Lake Powell spirals toward record low as western water crisis turns critical

Lake Powell spirals toward record low as western water crisis turns critical

Lake Powell, the nation's second-largest reservoir, is careening toward water levels not seen since the 1960s, threatening to upend power generation and intensify an already fractured debate over allocating the Colorado River's dwindling supplies to 40 million people across seven states, tribal nations, and two countries.

The reservoir currently sits at roughly 23 percent of capacity, holding about 5.6 million acre-feet of water. While it dipped to similar levels for a few months in 2023, this year marks a starkly different crisis: there was no spring recovery. Historically, snowmelt would push Lake Powell to 9.6 million acre-feet by June. Instead, a record-low snowpack and a March heatwave left the lake barely recovering at all, even after supplemental releases from Flaming Gorge Reservoir upstream. Except for those 2023 months, Lake Powell hasn't been this low since June 1965, two years after authorities began filling it.

"What's unique this year is that there was no recovery at all," said Jack Schmidt, director of Utah State University's Center for Colorado River Studies. "What we expect to happen is that Lake Powell will go to unprecedented low conditions some time this fall."

With eight months of projected decline ahead, the consequences loom large. The lake sits just 37 feet above the threshold where its hydroelectric turbines fail, potentially cutting power to nearly 6 million households and businesses that depend on Glen Canyon power plant output. Simultaneously, negotiators from California, Nevada, Arizona, New Mexico, Colorado, Utah, and Wyoming remain deadlocked over how to ration the shrinking water supply. The U.S. Bureau of Reclamation could impose its own conservation plan as soon as next month.

For more than two decades, Lake Powell and Lake Mead downstream have contracted even as users reduced consumption. Now, experts say, the system is hitting the breaking point climate change has long threatened.

"In the 21st century, the ultimate cause of the problem is declining runoff," Schmidt said. "There's less water in the system. It's caused by a warming climate, period."
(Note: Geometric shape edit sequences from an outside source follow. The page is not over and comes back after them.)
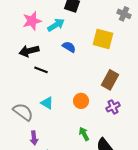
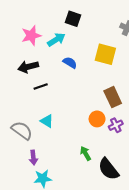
black line: (41, 70) -> (41, 87), turned -40
brown rectangle: (110, 80) -> (113, 97), turned -54
orange circle: (81, 101) -> (97, 119), moved

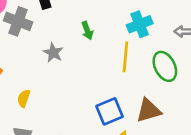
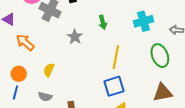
yellow line: (125, 57) -> (116, 57), moved
brown triangle: (149, 110) -> (163, 93), moved

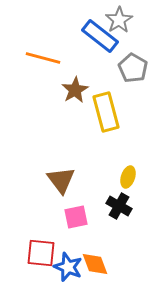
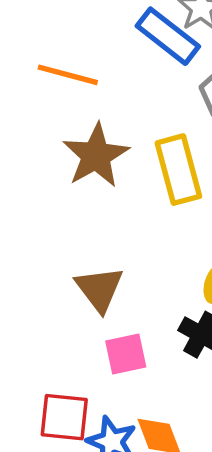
brown star: (75, 90) -> (96, 156), moved, size x1.4

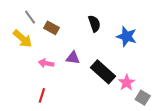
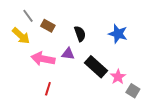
black semicircle: (94, 24) -> (80, 34), moved
pink arrow: (46, 63) -> (43, 59), size x1.6
red line: (42, 95) -> (48, 89), moved

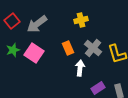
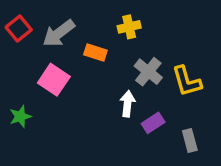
orange rectangle: (68, 48) -> (95, 52), moved, turned -48
green star: (13, 50) -> (20, 116), moved
purple rectangle: (98, 88) -> (153, 123), moved

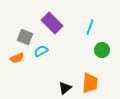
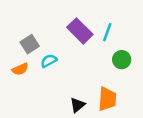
purple rectangle: (52, 23) -> (80, 31), moved
gray square: (25, 37) -> (30, 44), turned 35

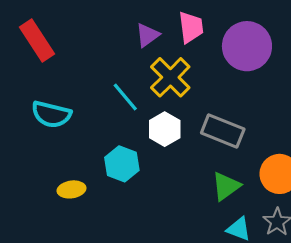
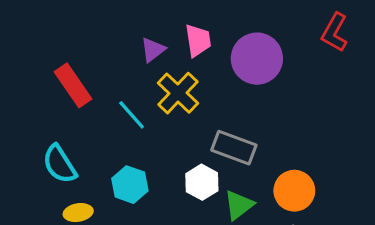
red rectangle: (37, 41) -> (73, 85), moved
cyan semicircle: (51, 114) -> (60, 164), moved, turned 45
white hexagon: (165, 129) -> (202, 182), moved

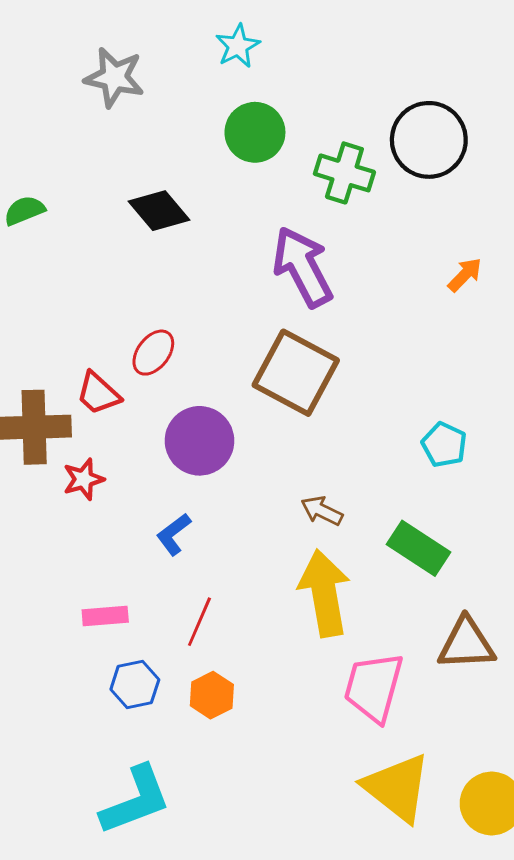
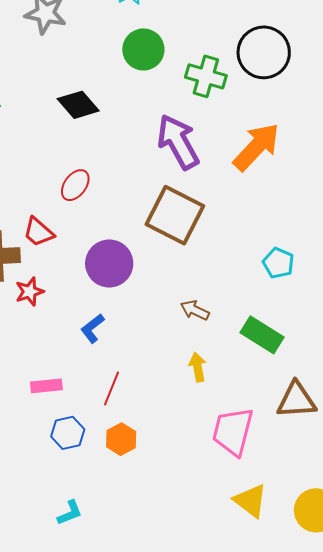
orange arrow: (465, 275) -> (257, 147), moved, size x2.0
red ellipse: (153, 353) -> (75, 185), moved
yellow arrow: (324, 593) -> (198, 367), size x0.5
yellow triangle: (397, 788) -> (250, 501), size x0.7
cyan L-shape: (136, 800) -> (70, 513), size x0.5

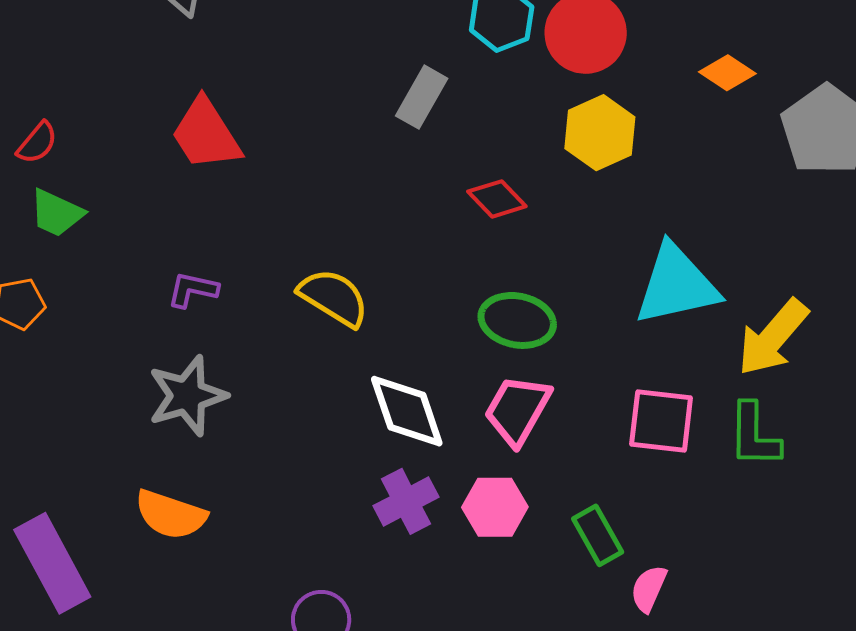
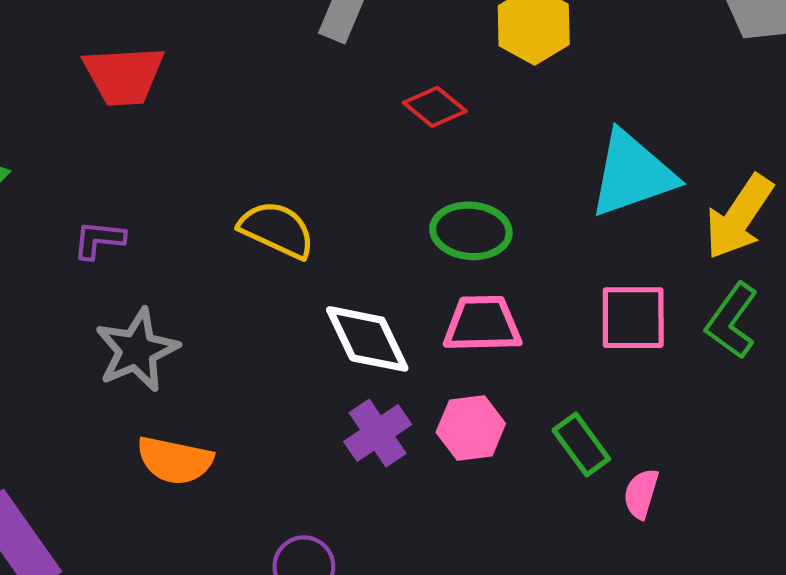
red trapezoid: (206, 134) -> (124, 76), turned -54
purple L-shape: (193, 290) -> (99, 240), moved
pink trapezoid: (517, 410) -> (482, 324), turned 66
green L-shape: (754, 435) -> (732, 321), turned 42
orange semicircle: (171, 515) -> (175, 460), moved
Cities racing to adapt are taking increasingly aggressive steps to secure alternative sources. Phoenix, long dependent on the Colorado River to supply residents and recharge groundwater, is now recycling sewage into drinking water. San Diego recently unveiled a plan to sell surplus water from its desalination plant to Arizona and Nevada, allowing those states to purchase unused Colorado River rights from the coastal city.

Brad Udall, a water and climate researcher at Colorado State University, argues that paying water users to exit the system entirely is the only realistic path to recovery. "There are too many straws in the glass," he said. "Rather than having an annual fight over who gets what, let's remove some straws. One way to do that is the American way, let's buy 'em out."

The crisis represents the first moment climate change is forcing a wholesale rethinking of century-old water law and interstate agreements. Udall notes that while other climate disasters allow communities to rebuild and move forward, the Colorado River system cannot. "The rules we have are completely inadequate to the task," he said.

Worst-case scenarios have surfaced fears of "deadpool," a state where the reservoir drops so low that gravity cannot push water downstream. Schmidt dismissed this as unlikely, saying authorities would intervene through forced cuts and upstream releases. Still, experts expect both Lake Powell and Lake Mead to remain severely depleted for years, delivering less water to an already parched region.

"We have control over how bad it gets," said Sarah Porter, director of the Kyl Center for Water Policy at Arizona State University. "But the only thing we can do to keep it from getting bad is to take less water out."

Author James Rodriguez: "The west built its entire future on a river that can't deliver what was promised, and now the bill is due with nowhere left to hide."